▶ _Required action_
Only the text of the records belongs in the answer, copied exactly and without pictures.

(Extracted page text data)

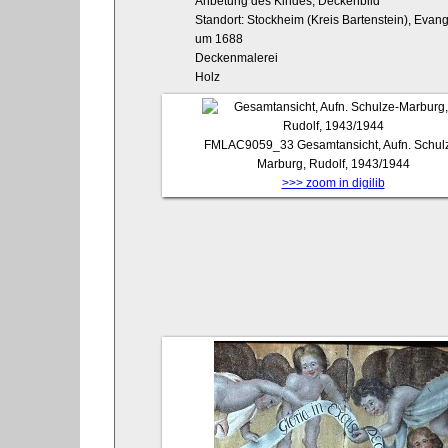
Anbetung des Kindes, Deckenbild
Standort: Stockheim (Kreis Bartenstein), Evang
um 1688
Deckenmalerei
Holz
FMLAC9059_33
Gesamtansicht, Aufn. Schul
Marburg, Rudolf, 1943/1944
>>> zoom in digilib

▶ _Task result_
Anbetung des Kindes, Deckenbild
Standort: Stockheim (Kreis Bartenstein), Evang
um 1688
Deckenmalerei
Holz
FMLAC9059_33
Gesamtansicht, Aufn. Schul
Marburg, Rudolf, 1943/1944
>>> zoom in digilib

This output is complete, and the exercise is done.